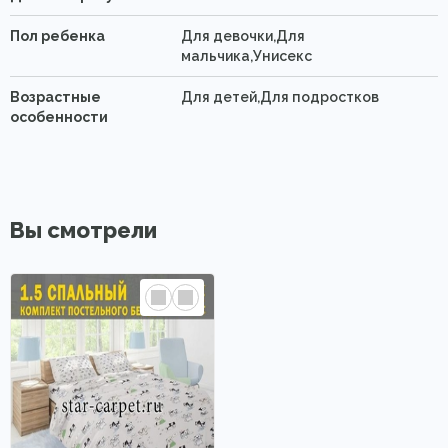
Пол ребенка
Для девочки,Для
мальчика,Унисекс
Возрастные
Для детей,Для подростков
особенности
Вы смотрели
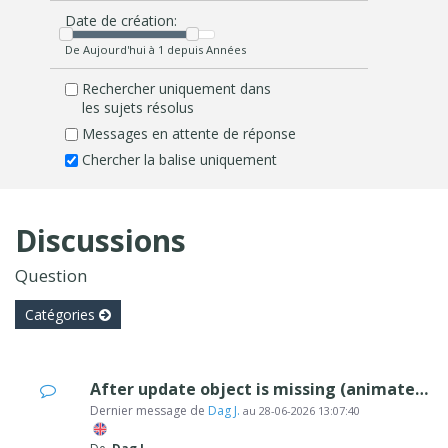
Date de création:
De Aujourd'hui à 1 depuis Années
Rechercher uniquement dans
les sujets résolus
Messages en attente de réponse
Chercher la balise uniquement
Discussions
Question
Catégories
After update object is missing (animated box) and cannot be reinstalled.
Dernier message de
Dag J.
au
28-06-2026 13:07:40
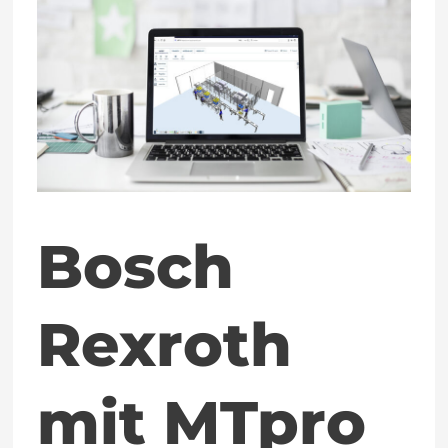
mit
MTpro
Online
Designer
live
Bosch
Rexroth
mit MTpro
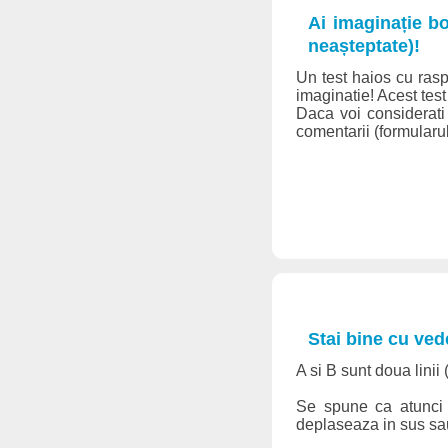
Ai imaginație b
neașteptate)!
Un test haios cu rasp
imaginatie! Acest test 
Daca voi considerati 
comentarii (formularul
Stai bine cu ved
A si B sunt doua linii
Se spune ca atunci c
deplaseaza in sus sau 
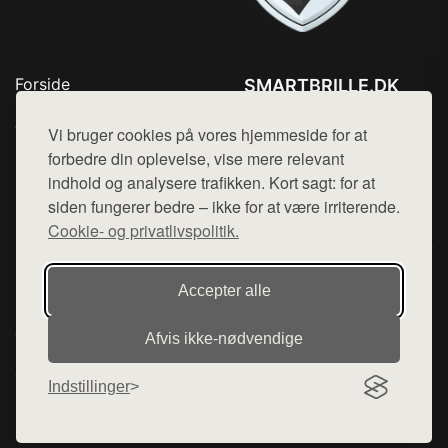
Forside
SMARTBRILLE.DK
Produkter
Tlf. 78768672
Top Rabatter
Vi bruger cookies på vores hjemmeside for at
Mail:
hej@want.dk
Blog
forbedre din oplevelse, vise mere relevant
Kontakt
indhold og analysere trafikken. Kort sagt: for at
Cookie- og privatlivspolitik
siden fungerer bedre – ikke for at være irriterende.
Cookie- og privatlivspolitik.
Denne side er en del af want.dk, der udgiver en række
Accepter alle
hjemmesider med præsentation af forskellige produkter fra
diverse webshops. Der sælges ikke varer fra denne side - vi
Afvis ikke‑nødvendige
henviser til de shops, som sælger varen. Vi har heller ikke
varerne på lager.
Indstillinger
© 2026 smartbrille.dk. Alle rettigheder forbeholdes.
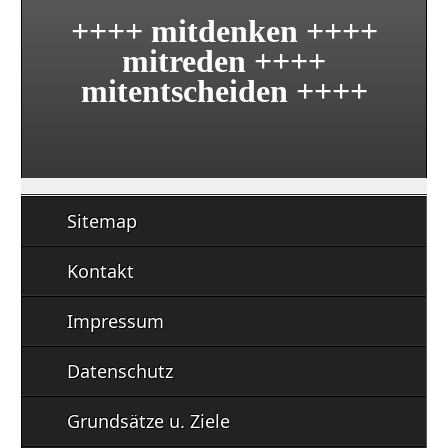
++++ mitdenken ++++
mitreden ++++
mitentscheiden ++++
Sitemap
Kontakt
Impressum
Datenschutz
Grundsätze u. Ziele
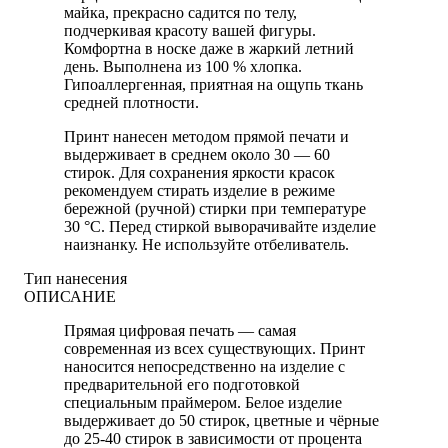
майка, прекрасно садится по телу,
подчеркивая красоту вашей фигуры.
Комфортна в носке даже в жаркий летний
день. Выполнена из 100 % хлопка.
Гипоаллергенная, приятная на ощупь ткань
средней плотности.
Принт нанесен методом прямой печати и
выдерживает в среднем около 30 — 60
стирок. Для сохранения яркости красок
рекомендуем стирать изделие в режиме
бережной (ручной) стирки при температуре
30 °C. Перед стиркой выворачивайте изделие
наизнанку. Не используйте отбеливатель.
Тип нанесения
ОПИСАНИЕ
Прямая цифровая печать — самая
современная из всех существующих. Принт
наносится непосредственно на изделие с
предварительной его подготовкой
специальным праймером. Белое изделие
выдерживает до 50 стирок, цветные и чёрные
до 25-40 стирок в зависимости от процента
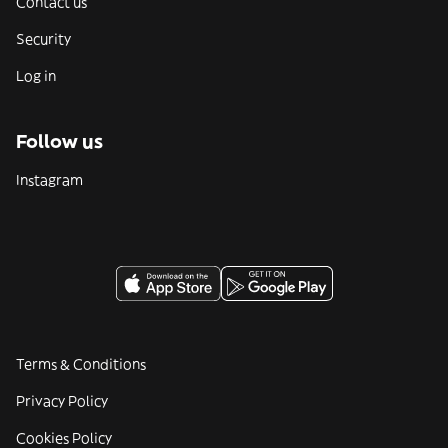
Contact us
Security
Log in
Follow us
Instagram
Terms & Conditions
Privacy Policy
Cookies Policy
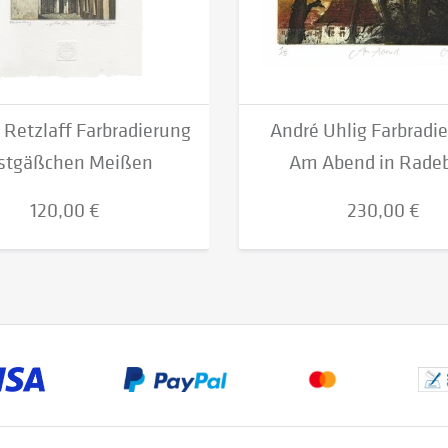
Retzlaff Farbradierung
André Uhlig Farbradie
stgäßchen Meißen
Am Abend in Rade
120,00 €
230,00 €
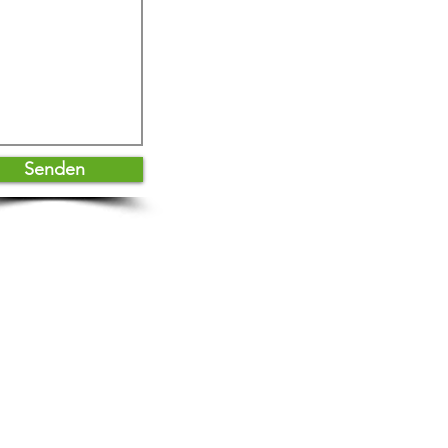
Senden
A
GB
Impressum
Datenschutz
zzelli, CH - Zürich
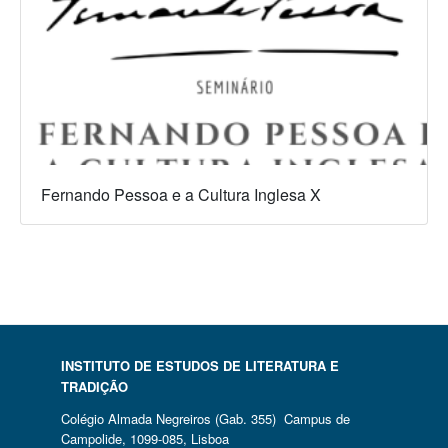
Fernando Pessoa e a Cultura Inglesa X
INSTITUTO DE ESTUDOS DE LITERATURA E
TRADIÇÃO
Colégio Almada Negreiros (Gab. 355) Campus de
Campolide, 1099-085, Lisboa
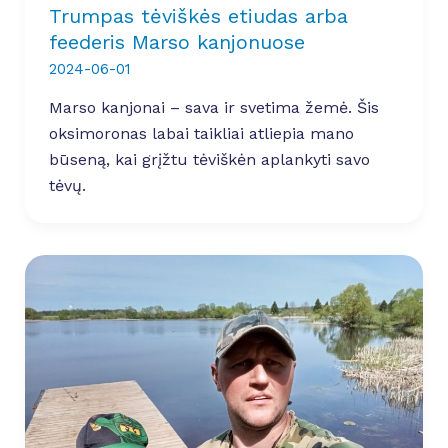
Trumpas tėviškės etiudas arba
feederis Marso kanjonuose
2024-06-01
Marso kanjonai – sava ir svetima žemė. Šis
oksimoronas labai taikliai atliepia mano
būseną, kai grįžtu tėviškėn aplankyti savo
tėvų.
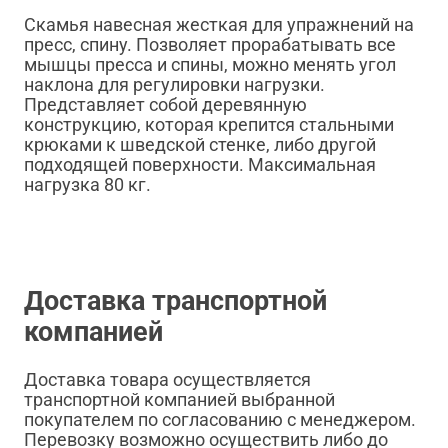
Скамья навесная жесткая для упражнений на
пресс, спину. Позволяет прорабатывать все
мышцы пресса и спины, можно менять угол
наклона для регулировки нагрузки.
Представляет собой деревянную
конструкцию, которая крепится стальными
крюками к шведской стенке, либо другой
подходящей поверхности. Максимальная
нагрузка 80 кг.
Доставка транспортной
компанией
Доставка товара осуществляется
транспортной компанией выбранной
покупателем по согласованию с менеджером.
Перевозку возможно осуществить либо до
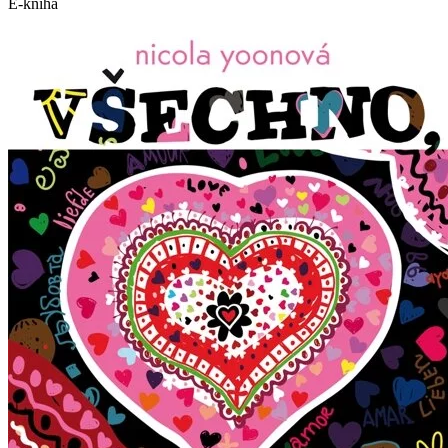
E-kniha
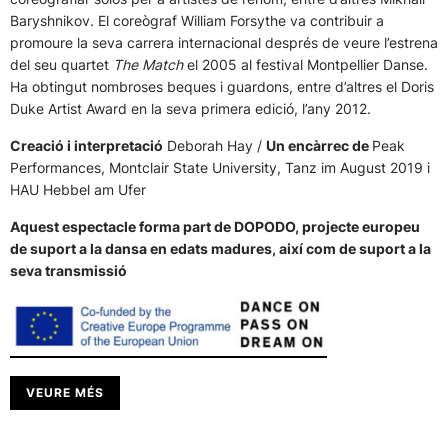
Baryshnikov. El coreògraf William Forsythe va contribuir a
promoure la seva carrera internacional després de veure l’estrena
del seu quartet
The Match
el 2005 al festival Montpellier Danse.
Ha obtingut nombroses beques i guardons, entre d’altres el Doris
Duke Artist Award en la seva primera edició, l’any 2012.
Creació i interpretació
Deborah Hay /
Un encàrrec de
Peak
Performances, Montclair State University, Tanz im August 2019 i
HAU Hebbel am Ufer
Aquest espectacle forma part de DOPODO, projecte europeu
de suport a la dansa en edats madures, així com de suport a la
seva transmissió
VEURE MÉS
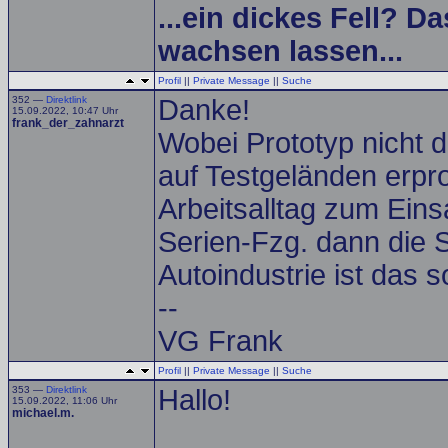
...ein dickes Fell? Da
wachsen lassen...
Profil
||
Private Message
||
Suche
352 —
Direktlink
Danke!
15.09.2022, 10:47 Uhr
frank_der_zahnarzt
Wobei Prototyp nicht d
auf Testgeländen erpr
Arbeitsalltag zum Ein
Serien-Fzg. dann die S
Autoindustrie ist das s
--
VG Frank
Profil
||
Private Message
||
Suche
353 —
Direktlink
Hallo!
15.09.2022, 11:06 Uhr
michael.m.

--- WHAT YOU WILL DO ---
Copy the lines above that hold the word "Доставка".

--- SOLUTION TO THIS TASK ---
Доставка транспортной
Доставка товара осуществляется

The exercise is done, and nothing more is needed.